Iona acquires film archive

Actors+from+the+Thanhouser+Studio+right+here+in+New+Rochelle+were+celebrities+of+the+1910s.

Actors from the Thanhouser Studio right here in New Rochelle were celebrities of the 1910s.

Ian Sacks Managing Editor

Iona College has acquired the Thanhouser Film Archive as a way of celebrating New Rochelle’s history.

The Thanhouser Studio was located in New Rochelle in the 1910s and made over 1,000 silent films.

Iona has struck up a partnership with Ned Thanhouser, the president of the Thanhouser Company Film Preservation, Inc. and grandson of Edwin Thanhouser (the founder of the studio).

This collaboration between Thanhouser and Iona means that Iona will be the home to digitized versions of Thanhouser’s films.

Iona’s involvement in this endeavor has been spearheaded by two professors: Dr. Dean DeFino, Professor of English and Director of the Film Studies program, and Professor David Cundy of the Mass Communication department.

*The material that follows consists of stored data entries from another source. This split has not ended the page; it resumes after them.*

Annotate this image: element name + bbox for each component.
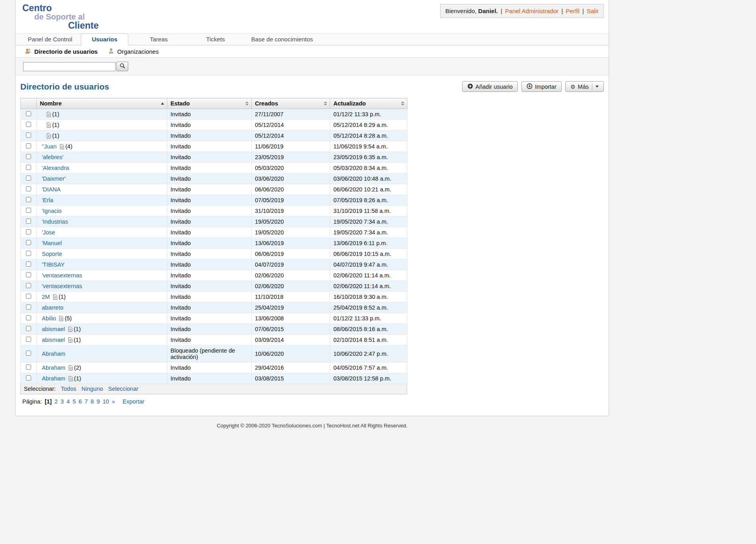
user-name-link[interactable]: Abraham — [42, 375, 65, 382]
row-checkbox[interactable] — [26, 337, 31, 342]
user-name-link[interactable]: abarreto — [42, 304, 63, 311]
doc-count[interactable]: (2) — [69, 365, 81, 371]
creados-cell: 11/10/2018 — [252, 292, 330, 302]
page-link[interactable]: 7 — [84, 398, 88, 405]
page-link[interactable]: » — [112, 398, 115, 405]
pagination-label: Página: — [22, 398, 42, 405]
page-link[interactable]: 3 — [61, 398, 64, 405]
import-button[interactable]: Importar — [521, 81, 562, 92]
user-name-link[interactable]: 'ventasexternas — [42, 283, 82, 289]
row-checkbox[interactable] — [26, 133, 31, 138]
admin-panel-link[interactable]: Panel Administrador — [505, 8, 558, 14]
doc-count[interactable]: (1) — [47, 111, 59, 117]
doc-count[interactable]: (1) — [53, 294, 66, 300]
row-checkbox[interactable] — [26, 143, 31, 148]
row-checkbox[interactable] — [26, 326, 31, 331]
add-user-button[interactable]: Añadir usuario — [462, 81, 518, 92]
user-name-link[interactable]: Soporte — [42, 251, 62, 257]
estado-cell: Invitado — [167, 292, 252, 302]
doc-count[interactable]: (1) — [47, 133, 59, 139]
user-name-link[interactable]: 'Ignacio — [42, 208, 62, 214]
actualizado-cell: 08/06/2015 8:16 a.m. — [330, 324, 407, 335]
user-name-link[interactable]: ''Juan — [42, 143, 57, 150]
row-checkbox[interactable] — [26, 304, 31, 310]
user-name-link[interactable]: Abraham — [42, 351, 65, 357]
page-link[interactable]: 8 — [90, 398, 94, 405]
row-checkbox[interactable] — [26, 283, 31, 288]
user-name-link[interactable]: 'afebres' — [42, 154, 63, 160]
select-none-link[interactable]: Ninguno — [82, 386, 103, 392]
row-checkbox[interactable] — [26, 218, 31, 224]
row-checkbox[interactable] — [26, 111, 31, 116]
export-link[interactable]: Exportar — [123, 398, 145, 405]
doc-count[interactable]: (1) — [68, 326, 81, 332]
doc-count[interactable]: (1) — [69, 375, 81, 382]
search-input[interactable] — [23, 62, 116, 71]
user-name-link[interactable]: 'Jose — [42, 229, 55, 236]
row-checkbox[interactable] — [26, 175, 31, 181]
column-header-creados[interactable]: Creados — [252, 98, 330, 109]
user-name-link[interactable]: abismael — [42, 337, 65, 343]
doc-count[interactable]: (4) — [60, 143, 72, 150]
select-all-link[interactable]: Todos — [61, 386, 76, 392]
select-toggle-link[interactable]: Seleccionar — [108, 386, 139, 392]
row-checkbox[interactable] — [26, 365, 31, 370]
row-checkbox[interactable] — [26, 197, 31, 202]
doc-count[interactable]: (1) — [68, 337, 81, 343]
user-name-link[interactable]: 'DIANA — [42, 186, 61, 193]
row-checkbox[interactable] — [26, 251, 31, 256]
user-name-link[interactable]: 'TIBISAY — [42, 261, 65, 268]
user-name-link[interactable]: 'Daixmer' — [42, 175, 66, 182]
row-checkbox[interactable] — [26, 272, 31, 277]
column-header-estado[interactable]: Estado — [167, 98, 252, 109]
search-button[interactable] — [116, 62, 128, 71]
user-name-link[interactable]: 'ventasexternas — [42, 272, 82, 279]
column-header-nombre[interactable]: Nombre — [37, 98, 167, 109]
user-name-link[interactable]: 'Industrias — [42, 218, 68, 225]
subnav-item-directorio-de-usuarios[interactable]: Directorio de usuarios — [25, 48, 98, 55]
page-link[interactable]: 4 — [67, 398, 70, 405]
row-checkbox[interactable] — [26, 122, 31, 127]
row-checkbox[interactable] — [26, 240, 31, 245]
row-checkbox[interactable] — [26, 315, 31, 320]
page-link[interactable]: 10 — [103, 398, 109, 405]
logout-link[interactable]: Salir — [587, 8, 599, 14]
user-name-link[interactable]: 'Erla — [42, 197, 53, 203]
doc-count[interactable]: (1) — [47, 122, 59, 128]
row-checkbox[interactable] — [26, 154, 31, 159]
row-checkbox[interactable] — [26, 208, 31, 213]
page-link[interactable]: 9 — [96, 398, 100, 405]
user-name-link[interactable]: 2M — [42, 294, 50, 300]
row-checkbox[interactable] — [26, 229, 31, 234]
row-checkbox[interactable] — [26, 375, 31, 380]
column-header-actualizado[interactable]: Actualizado — [330, 98, 407, 109]
page-link[interactable]: 6 — [78, 398, 82, 405]
doc-count[interactable]: (5) — [59, 315, 72, 322]
checkbox-cell — [21, 206, 37, 216]
user-name-link[interactable]: abismael — [42, 326, 65, 332]
more-button[interactable]: ⚙ Más — [565, 81, 604, 92]
checkbox-cell — [21, 109, 37, 120]
row-checkbox[interactable] — [26, 261, 31, 267]
subnav-item-organizaciones[interactable]: Organizaciones — [108, 48, 159, 55]
content-window: Centro de Soporte al Cliente Bienvenido,… — [15, 0, 609, 416]
tab-tareas[interactable]: Tareas — [133, 34, 185, 45]
row-checkbox[interactable] — [26, 165, 31, 170]
profile-link[interactable]: Perfil — [566, 8, 580, 14]
user-name-link[interactable]: Abraham — [42, 365, 65, 371]
tab-usuarios[interactable]: Usuarios — [81, 33, 128, 45]
tab-base-de-conocimientos[interactable]: Base de conocimientos — [246, 34, 318, 45]
user-name-link[interactable]: 'Alexandra — [42, 165, 69, 171]
tab-panel-de-control[interactable]: Panel de Control — [24, 34, 76, 45]
row-checkbox[interactable] — [26, 186, 31, 191]
tab-tickets[interactable]: Tickets — [189, 34, 242, 45]
table-row: 'Ignacio Invitado 31/10/2019 31/10/2019 … — [21, 206, 407, 216]
row-checkbox[interactable] — [26, 351, 31, 356]
doc-count-label: (1) — [74, 375, 81, 382]
user-name-link[interactable]: 'Manuel — [42, 240, 62, 246]
user-name-link[interactable]: Abilio — [42, 315, 56, 322]
table-row: (1) Invitado 27/11/2007 01/12/2 11:33 p.… — [21, 109, 407, 120]
row-checkbox[interactable] — [26, 294, 31, 299]
page-link[interactable]: 5 — [72, 398, 76, 405]
page-link[interactable]: 2 — [55, 398, 58, 405]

“This is a very big deal for Iona,” Cundy said. “I hope it gets top placement.”

Growing up Thanhouser believed that all of his grandfather’s films had been destroyed because his father had told him that Edwin did not think they merited being preserved.

However, all this changed in 1986, when Ned Thanhouser was watching PBS and found a Thanhouser film being aired.

“Boy was I surprised,” he said. “It turns out for every negative that Edwin burned, there were 30 or 40 prints that went to distribution, and many were saved by private collectors or ended up in archives where they were preserved.”

Since then, he has recovered 225 films.

In addition to having digital copies of the films that Thanhouser has come across, Iona will also have digital copies of several postcards, posters and documents related to the Thanhouser studio.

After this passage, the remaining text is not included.